Would you find each line in the entries below with the string "Burgas" and copy it?

+++ Data for analysis

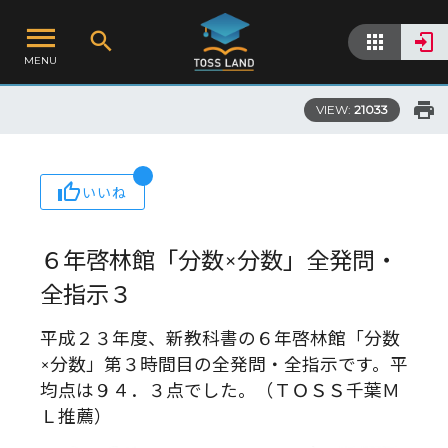
MENU
VIEW:
21033
いいね
６年啓林館「分数×分数」全発問・
全指示３
平成２３年度、新教科書の６年啓林館「分数
×分数」第３時間目の全発問・全指示です。平
均点は９４．３点でした。（ＴＯＳＳ千葉Ｍ
Ｌ推薦）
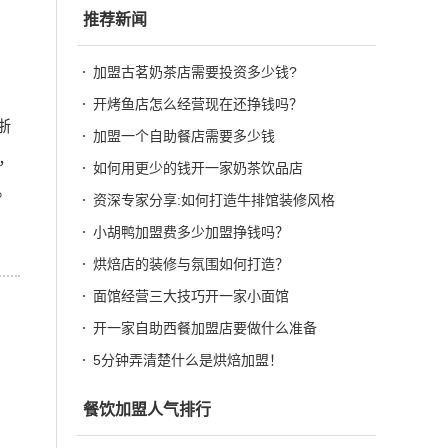
推荐新闻
加盟古茗奶茶店需要投资多少钱?
开烤鱼店怎么经营现在还挣钱吗？
浙
加盟一个自助餐店需要多少钱
，
如何用更少的钱开一家奶茶饮品店
。
资深专家分享:如何打造牛排馆装修风格
小胡鸭加盟费多少加盟挣钱吗？
烘焙店的装修与氛围如何打造？
面馆经营三大技巧开一家小面馆
开一家自助西餐加盟店要做什么准备
5分钟弄清楚什么是烘焙加盟！
餐饮加盟人气排行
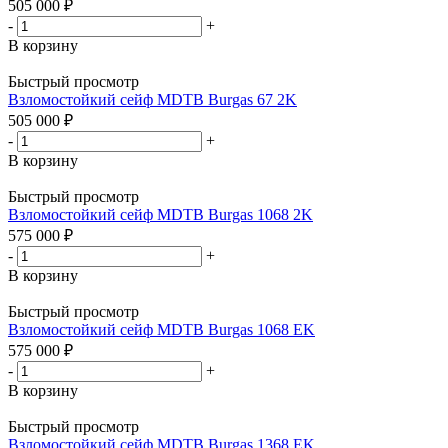
505 000
₽
-
+
В корзину
Быстрый просмотр
Взломостойкий сейф MDTB Burgas 67 2K
505 000
₽
-
+
В корзину
Быстрый просмотр
Взломостойкий сейф MDTB Burgas 1068 2K
575 000
₽
-
+
В корзину
Быстрый просмотр
Взломостойкий сейф MDTB Burgas 1068 EK
575 000
₽
-
+
В корзину
Быстрый просмотр
Взломостойкий сейф MDTB Burgas 1368 EK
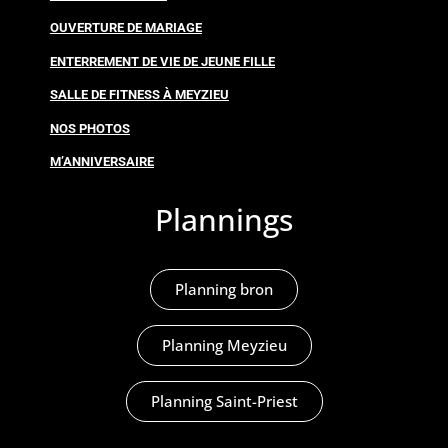
OUVERTURE DE MARIAGE
ENTERREMENT DE VIE DE JEUNE FILLE
SALLE DE FITNESS À MEYZIEU
NOS PHOTOS
M’ANNIVERSAIRE
Plannings
Planning bron
Planning Meyzieu
Planning Saint-Priest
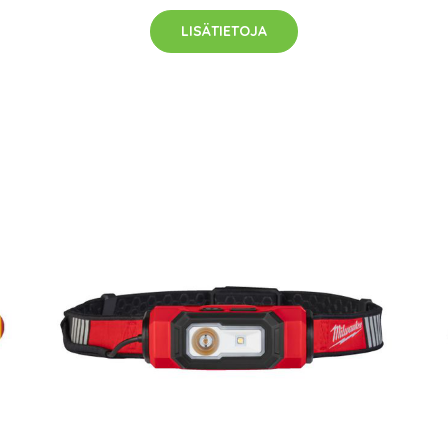
LISÄTIETOJA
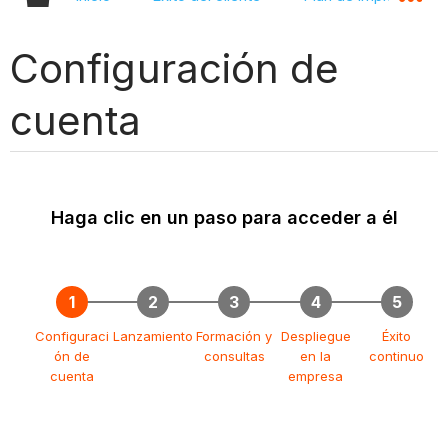
Configuración de
cuenta
Haga clic en un paso para acceder a él
Configuraci
Lanzamiento
Formación y
Despliegue
Éxito
ón de
consultas
en la
continuo
cuenta
empresa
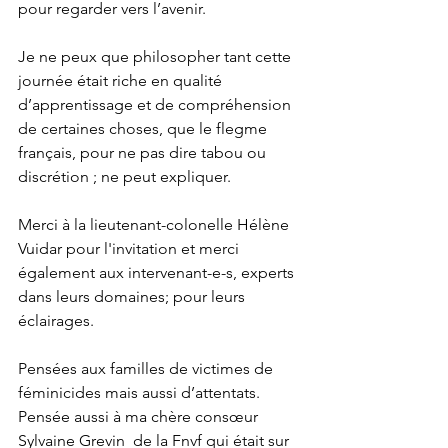
pour regarder vers l’avenir.
Je ne peux que philosopher tant cette 
journée était riche en qualité 
d’apprentissage et de compréhension 
de certaines choses, que le flegme 
français, pour ne pas dire tabou ou 
discrétion ; ne peut expliquer.
Merci à la lieutenant-colonelle Hélène 
Vuidar pour l'invitation et merci 
également aux intervenant-e-s, experts 
dans leurs domaines; pour leurs 
éclairages.
Pensées aux familles de victimes de 
féminicides mais aussi d’attentats.
Pensée aussi à ma chère consœur 
Sylvaine Grevin  de la Fnvf qui était sur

++++++

» **Response to the task**:
Взломостойкий сейф MDTB Burgas 67 2K
Взломостойкий сейф MDTB Burgas 1068 2K
Взломостойкий сейф MDTB Burgas 1068 EK
Взломостойкий сейф MDTB Burgas 1368 EK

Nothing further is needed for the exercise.